[Goal of the exercise]:
How many lines of the listing below contain the word "Euch"? Reply with that number alone.

..........

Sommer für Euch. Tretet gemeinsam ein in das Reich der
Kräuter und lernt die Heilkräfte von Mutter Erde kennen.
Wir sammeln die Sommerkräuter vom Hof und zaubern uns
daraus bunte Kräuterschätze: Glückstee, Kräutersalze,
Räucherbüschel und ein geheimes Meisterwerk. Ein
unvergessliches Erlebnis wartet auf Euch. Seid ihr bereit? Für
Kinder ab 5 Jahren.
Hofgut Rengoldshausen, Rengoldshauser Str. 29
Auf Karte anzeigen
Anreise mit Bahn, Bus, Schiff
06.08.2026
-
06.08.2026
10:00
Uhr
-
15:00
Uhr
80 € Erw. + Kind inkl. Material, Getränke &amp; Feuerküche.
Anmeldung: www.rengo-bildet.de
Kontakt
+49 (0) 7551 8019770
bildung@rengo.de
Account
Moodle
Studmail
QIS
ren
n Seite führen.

..........

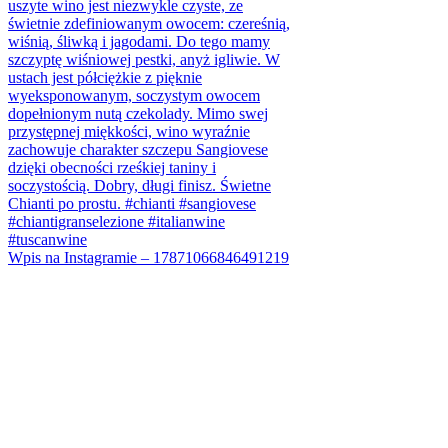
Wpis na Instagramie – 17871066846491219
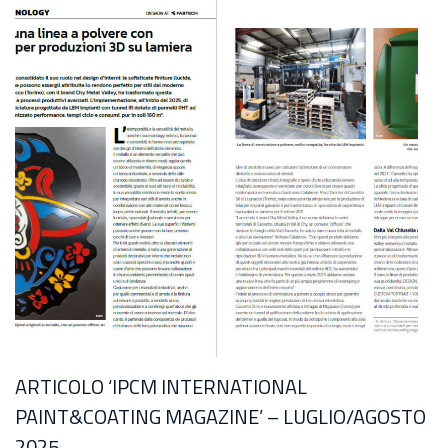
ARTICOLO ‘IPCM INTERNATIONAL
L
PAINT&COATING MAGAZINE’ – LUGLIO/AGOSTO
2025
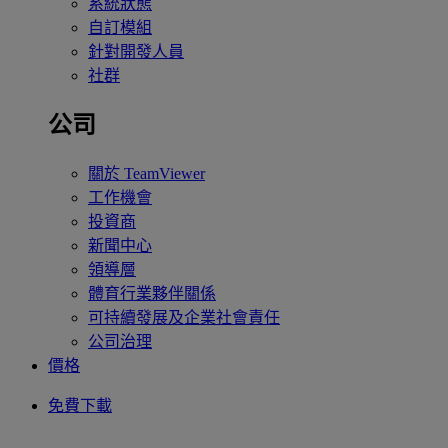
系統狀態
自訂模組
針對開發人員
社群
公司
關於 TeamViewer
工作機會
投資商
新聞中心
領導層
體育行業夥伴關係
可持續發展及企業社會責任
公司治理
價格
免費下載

..........

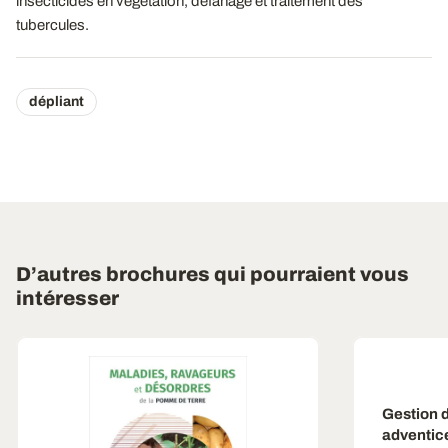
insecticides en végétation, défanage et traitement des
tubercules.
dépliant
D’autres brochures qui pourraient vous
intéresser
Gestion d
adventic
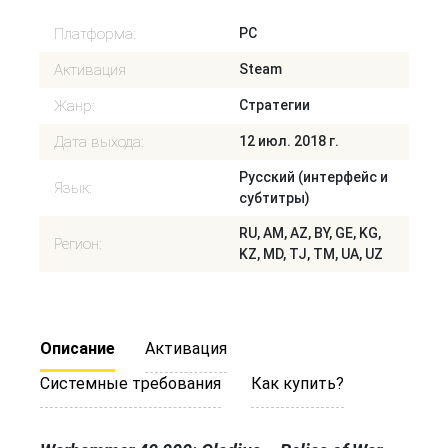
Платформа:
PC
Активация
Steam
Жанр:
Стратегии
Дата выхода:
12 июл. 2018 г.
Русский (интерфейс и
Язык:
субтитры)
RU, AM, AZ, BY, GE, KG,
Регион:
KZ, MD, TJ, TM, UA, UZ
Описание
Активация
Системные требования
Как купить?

..........

[Result below]:
2